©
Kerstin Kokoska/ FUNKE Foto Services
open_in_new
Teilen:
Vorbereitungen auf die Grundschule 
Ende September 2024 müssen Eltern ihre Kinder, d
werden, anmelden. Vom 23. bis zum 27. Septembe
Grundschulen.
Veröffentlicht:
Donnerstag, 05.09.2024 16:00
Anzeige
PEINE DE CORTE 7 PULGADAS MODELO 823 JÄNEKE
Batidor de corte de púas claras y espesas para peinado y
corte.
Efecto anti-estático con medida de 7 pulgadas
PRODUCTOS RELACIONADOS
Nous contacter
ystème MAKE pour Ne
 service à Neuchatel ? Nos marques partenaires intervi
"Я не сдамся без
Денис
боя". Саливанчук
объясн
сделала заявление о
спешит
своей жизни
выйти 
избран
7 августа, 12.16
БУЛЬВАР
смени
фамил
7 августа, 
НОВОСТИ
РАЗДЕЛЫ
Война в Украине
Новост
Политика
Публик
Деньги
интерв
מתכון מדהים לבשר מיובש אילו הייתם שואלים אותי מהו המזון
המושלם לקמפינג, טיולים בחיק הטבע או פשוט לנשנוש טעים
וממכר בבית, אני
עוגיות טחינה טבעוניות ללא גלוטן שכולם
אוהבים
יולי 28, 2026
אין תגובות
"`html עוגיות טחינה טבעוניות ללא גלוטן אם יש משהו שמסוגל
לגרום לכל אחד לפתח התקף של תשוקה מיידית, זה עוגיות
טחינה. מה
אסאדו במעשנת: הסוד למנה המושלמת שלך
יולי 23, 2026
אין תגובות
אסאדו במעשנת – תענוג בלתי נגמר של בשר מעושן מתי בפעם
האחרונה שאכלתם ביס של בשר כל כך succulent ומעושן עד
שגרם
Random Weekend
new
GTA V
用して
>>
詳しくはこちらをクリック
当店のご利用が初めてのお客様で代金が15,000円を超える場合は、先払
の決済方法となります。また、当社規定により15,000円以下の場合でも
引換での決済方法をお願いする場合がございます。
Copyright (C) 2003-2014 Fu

--

_ASSIGNMENT:_ Write down, word for word, the lines above from the one containing "Batidor de corte" through the one containing "своей жизни", both ends included.

_RESULT OF THE TASK:_
Batidor de corte de púas claras y espesas para peinado y
corte.
Efecto anti-estático con medida de 7 pulgadas
PRODUCTOS RELACIONADOS
Nous contacter
ystème MAKE pour Ne
 service à Neuchatel ? Nos marques partenaires intervi
"Я не сдамся без
Денис
боя". Саливанчук
объясн
сделала заявление о
спешит
своей жизни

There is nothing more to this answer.